Launch HN: Miyagi (YC W25) turns YouTube videos into online, interactive courses

Overall Reception and Concept

  • Many commenters find the idea “magical,” intuitive in hindsight, and a natural fit for LLMs (auto‑generating quizzes, tutors, and structure around existing videos).
  • Several educators and edtech practitioners say this solves a real pain point: turning scattered YouTube learning into something structured and interactive.
  • Others are more skeptical, noting users can already feed transcripts into general-purpose LLMs and asking what value Miyagi adds beyond convenience and UI.

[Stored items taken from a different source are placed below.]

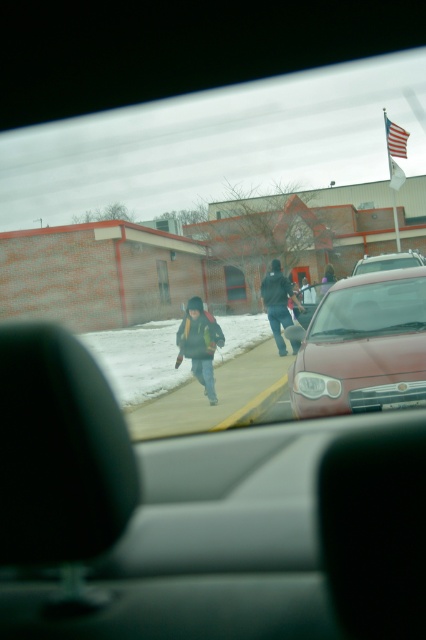 Is clear glass windshield at center to the left of dark gray hoodie at center from the viewer's perspective?

Correct, you'll find clear glass windshield at center to the left of dark gray hoodie at center.

Is clear glass windshield at center behind dark gray hoodie at center?

No.

At what (x,y) coordinates should I click in order to perform the action: click on clear glass windshield at center. Please return your answer as a coordinate pair (x, y). This screenshot has height=640, width=426. Looking at the image, I should click on (371, 308).

What do you see at coordinates (362, 346) in the screenshot?
I see `matte red car at center` at bounding box center [362, 346].

Can you confirm if matte red car at center is positioned to the right of metallic silver sedan at center?

No, matte red car at center is not to the right of metallic silver sedan at center.

Which is in front, point (382, 272) or point (371, 259)?

Point (382, 272) is more forward.

At what (x,y) coordinates should I click in order to perform the action: click on matte red car at center. Please return your answer as a coordinate pair (x, y). Looking at the image, I should click on (362, 346).

Who is more distant from viewer, (402, 284) or (216, 337)?

Positioned behind is point (216, 337).

Identify the location of matte red car at center. (362, 346).

Image resolution: width=426 pixels, height=640 pixels. In order to click on matte red car at center in this screenshot , I will do `click(362, 346)`. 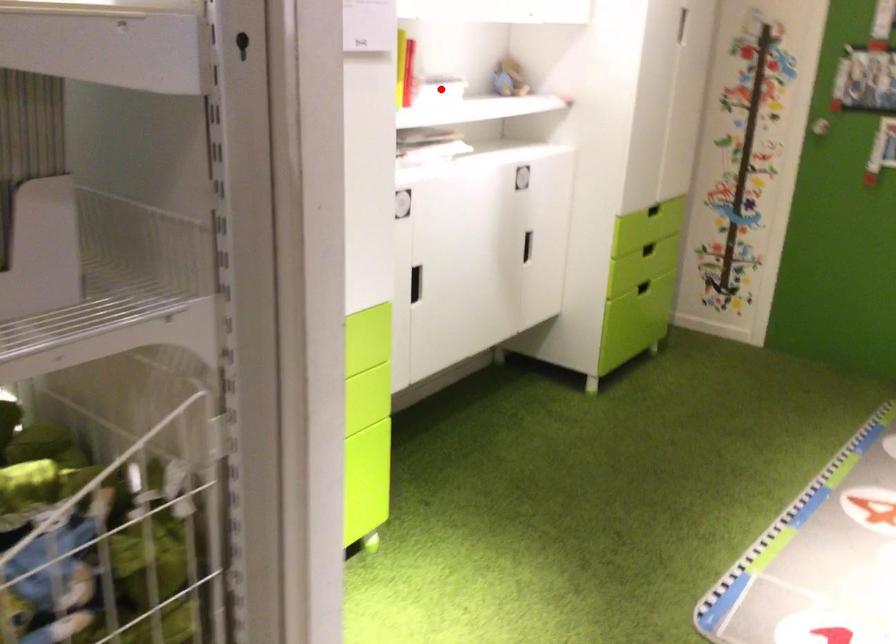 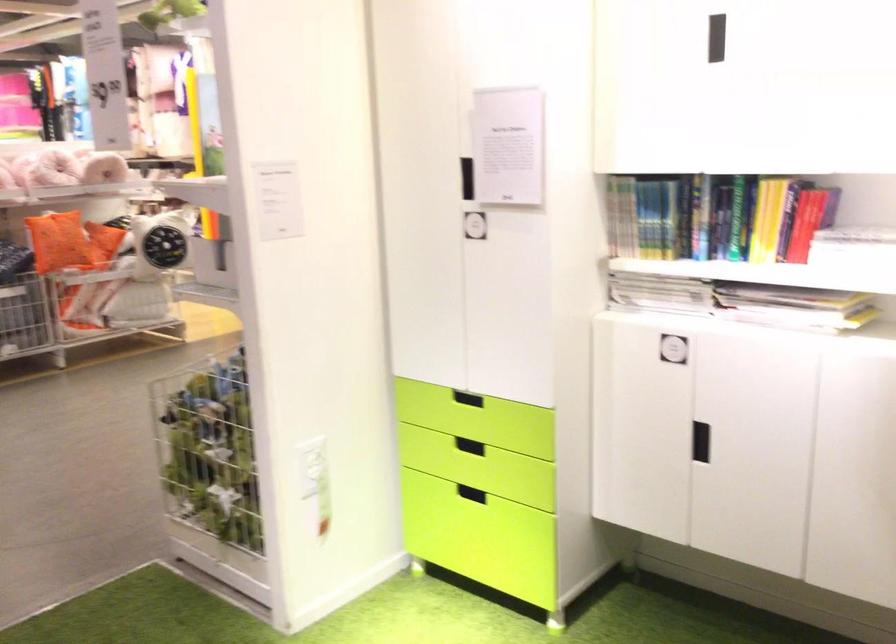 Question: I am providing you with two images of the same scene from different viewpoints. Given a red point in image1, look at the same physical point in image2. Is it:

Choices:
 (A) Closer to the viewpoint
 (B) Farther from the viewpoint

Answer: (A)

Content Quality, Pedagogy, and Trust

  • Big concern: how to ensure generated courses aren’t “teaching nonsense,” especially for learners who can’t detect subtle errors.
  • For “official” courses, creators review and edit content; this is currently treated as the main quality signal.
  • For user-generated courses, there is no systematic human review; future plans include user feedback on questions, learning paths, and possibly more formal evaluation.
  • Edtech professionals raise questions about deeper methodologies (knowledge tracing, skills taxonomies, learning outcomes, retention), which are not yet clearly implemented.
  • Some argue assessments are overemphasized; for self-directed adult learners, quizzes may be more “demo” than true value unless backed by tracking, validation, and credentials.

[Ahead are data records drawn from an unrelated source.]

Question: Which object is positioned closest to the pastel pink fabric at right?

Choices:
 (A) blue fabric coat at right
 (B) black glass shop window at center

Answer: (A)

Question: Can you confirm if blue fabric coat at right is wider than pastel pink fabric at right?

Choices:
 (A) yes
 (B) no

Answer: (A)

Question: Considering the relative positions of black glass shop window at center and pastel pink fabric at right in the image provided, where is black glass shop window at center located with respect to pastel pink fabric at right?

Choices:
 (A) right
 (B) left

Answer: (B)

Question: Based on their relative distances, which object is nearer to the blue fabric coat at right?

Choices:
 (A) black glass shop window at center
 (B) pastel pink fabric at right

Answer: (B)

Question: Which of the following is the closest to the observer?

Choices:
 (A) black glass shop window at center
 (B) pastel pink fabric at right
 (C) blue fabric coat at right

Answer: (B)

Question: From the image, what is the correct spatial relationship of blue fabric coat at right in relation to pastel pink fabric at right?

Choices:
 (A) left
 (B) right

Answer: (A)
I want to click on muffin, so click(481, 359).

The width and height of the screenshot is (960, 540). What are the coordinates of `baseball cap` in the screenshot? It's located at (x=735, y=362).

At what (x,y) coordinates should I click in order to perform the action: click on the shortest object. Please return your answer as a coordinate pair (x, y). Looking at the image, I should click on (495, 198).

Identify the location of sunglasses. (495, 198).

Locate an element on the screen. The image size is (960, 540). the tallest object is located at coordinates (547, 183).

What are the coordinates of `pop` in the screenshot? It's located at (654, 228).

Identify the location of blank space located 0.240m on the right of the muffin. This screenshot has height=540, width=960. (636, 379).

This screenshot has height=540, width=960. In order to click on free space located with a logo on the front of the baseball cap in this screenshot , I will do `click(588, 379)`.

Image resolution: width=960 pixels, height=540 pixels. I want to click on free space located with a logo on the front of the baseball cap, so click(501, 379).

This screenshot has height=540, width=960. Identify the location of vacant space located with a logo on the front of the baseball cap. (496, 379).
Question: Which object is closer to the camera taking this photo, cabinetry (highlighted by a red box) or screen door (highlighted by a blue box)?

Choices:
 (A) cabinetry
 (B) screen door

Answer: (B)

Experience, Features, and UX Feedback

  • Positive feedback on the general interface and idea of integrated tutor, quizzes, and flashcards, but multiple users report bugs, long generation times, and login issues.
  • Suggestions:
    • Clean up long lecture lists and better sectioning.
    • Integrate bottom tools into a single, more agent-like tutor.
    • More gamification, cohorts/social learning, and real-world artifact-based tasks, not just trivia.
    • Smarter “watch” links that jump to the relevant video segment.
  • Debate over giving the AI tutor a “persona”: some like the idea; others find overly humanized AI off-putting.

Use Cases and Scope

  • Interest in:
    • Language learning (with repetition and grammar focus).
    • Child/elementary content, though the current tutor safety is not trusted for unsupervised young kids.
    • Poker, chess, and other domains that may need custom tooling (solvers, interactive boards).
    • Niche “how-to” content (e.g., home improvement), including the potential use of comments as errata.
  • Currently relies mostly on transcripts; no video-frame understanding yet, though that’s on the roadmap. Supports PDFs, slides, and other file types as inputs.

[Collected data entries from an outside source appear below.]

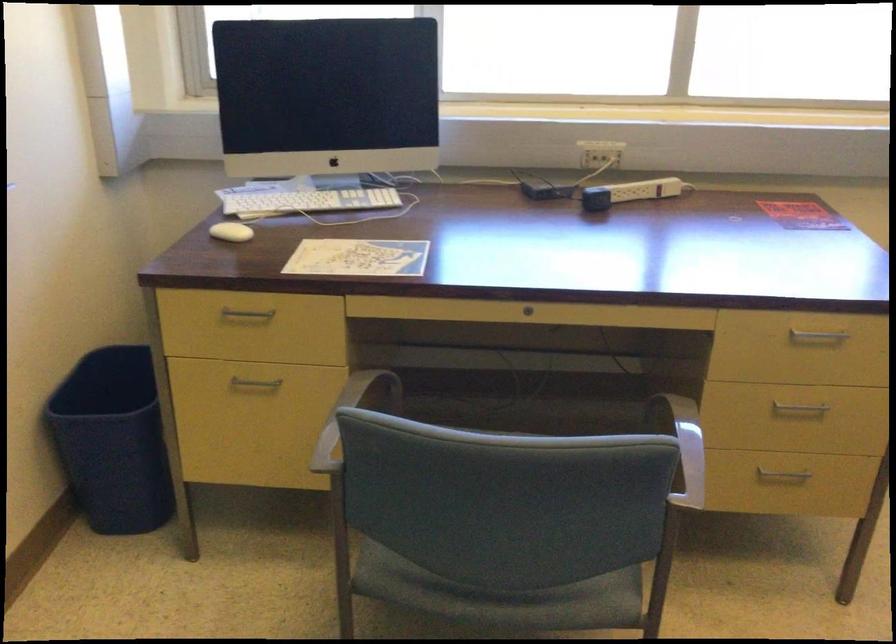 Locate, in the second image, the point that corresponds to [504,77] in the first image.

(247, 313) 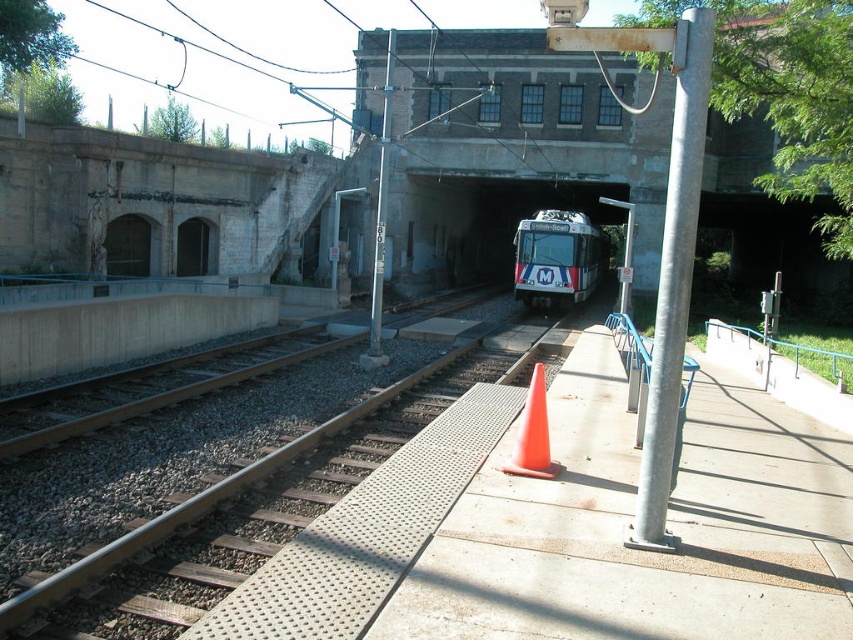 You are a pedestrian standing on the walkway next to the tracks. You see the white glossy train at center and the orange matte traffic cone at center. Which object is closer to you?

The white glossy train at center is positioned over the orange matte traffic cone at center, so the white glossy train at center is closer to you.

You are a photographer standing on the pedestrian walkway next to the tracks. You want to take a photo of the white glossy train at center and the orange matte traffic cone at center. Which object should you focus on first if you want to capture both in the frame without moving your camera?

The white glossy train at center has a larger size compared to the orange matte traffic cone at center, so you should focus on the white glossy train at center first to ensure it fills the frame appropriately before adjusting for the smaller traffic cone.

In the scene shown: You are a maintenance worker inspecting the railway. You notice the white glossy train at center and the brown gravel train track at center. Which object is taller?

The white glossy train at center is much taller than the brown gravel train track at center. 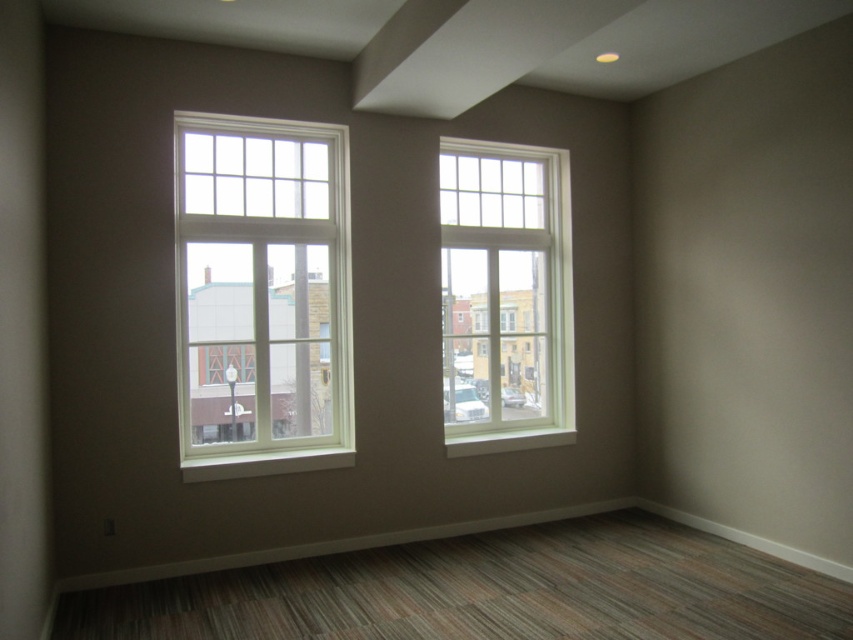 Does white wood window at left have a greater width compared to white wood window at center?

Yes, white wood window at left is wider than white wood window at center.

Can you confirm if white wood window at left is taller than white wood window at center?

Yes, white wood window at left is taller than white wood window at center.

Is point (189, 416) in front of point (517, 221)?

That is True.

In order to click on white wood window at left in this screenshot , I will do `click(262, 296)`. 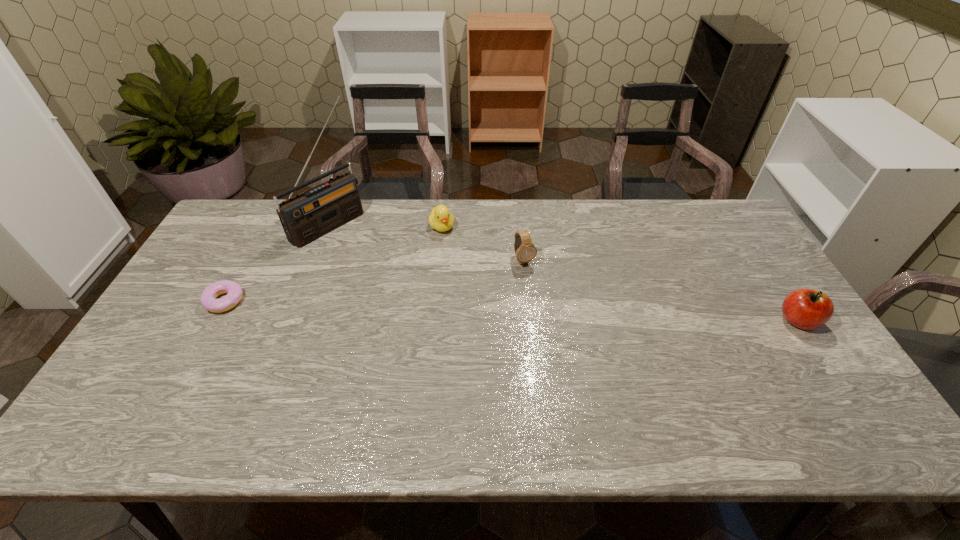 This screenshot has height=540, width=960. Identify the location of doughnut. (208, 299).

Locate an element on the screen. the shortest object is located at coordinates (208, 299).

Find the location of a particular element. This screenshot has width=960, height=540. apple is located at coordinates (807, 309).

Where is `duckling`? duckling is located at coordinates (440, 219).

The width and height of the screenshot is (960, 540). I want to click on the fourth tallest object, so click(440, 219).

This screenshot has width=960, height=540. I want to click on the fourth object from right to left, so click(x=306, y=217).

You are a GUI agent. You are given a task and a screenshot of the screen. Output one action in this format:
    pyautogui.click(x=<x>, y=<y>)
    Task: Click on the tallest object
    The image size is (960, 540).
    Given the screenshot: What is the action you would take?
    pyautogui.click(x=306, y=217)

Find the location of a particular element. The image size is (960, 540). the fourth object from left to right is located at coordinates (525, 251).

Locate an element on the screen. The width and height of the screenshot is (960, 540). watch is located at coordinates (x=525, y=251).

The width and height of the screenshot is (960, 540). Find the location of `free space located 0.180m on the front of the doughnut`. free space located 0.180m on the front of the doughnut is located at coordinates (186, 371).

Copyright, Ethics, and Creator Relations

  • This is the most contentious theme.
  • Miyagi says:
    • Any monetized course includes revenue sharing with creators, with some signed partnerships.
    • Embedded videos are used, and creators can request takedowns.
    • Non-partner content can still be summarized and augmented, with opt-out rather than opt-in.
  • Critics argue:
    • Opt-out with ambiguous revenue terms is ethically weak; should be explicit opt-in and generous sharing since creators supply most of the value.
    • Even if embedding is allowed, generating derivative educational products without consent feels exploitative to many.
    • “Extra views” are not sufficient compensation if a platform monetizes AI-based derivatives.
  • Comparisons are drawn to:
    • YouTube’s own AI summaries, accused of reducing watch time while monetizing summaries without adequate creator compensation.
    • Earlier controversies where companies enrolled creators into monetized systems without clear opt-in, which produced severe backlash.
  • Legal status (derivative work vs. fair use) is left unresolved in the thread; multiple commenters flag this as a major long-term risk and perception issue.

Platform Risk and Future Direction

  • Some discuss dependence on YouTube APIs and subtitles; founders state they already support direct uploads and could expand to other subtitle sources.
  • Commenters from traditional edtech note this idea has been floated before but ran into pedagogy, licensing, and “no-ads” constraints at established platforms, hinting that a startup can move faster but must still address those same issues over time.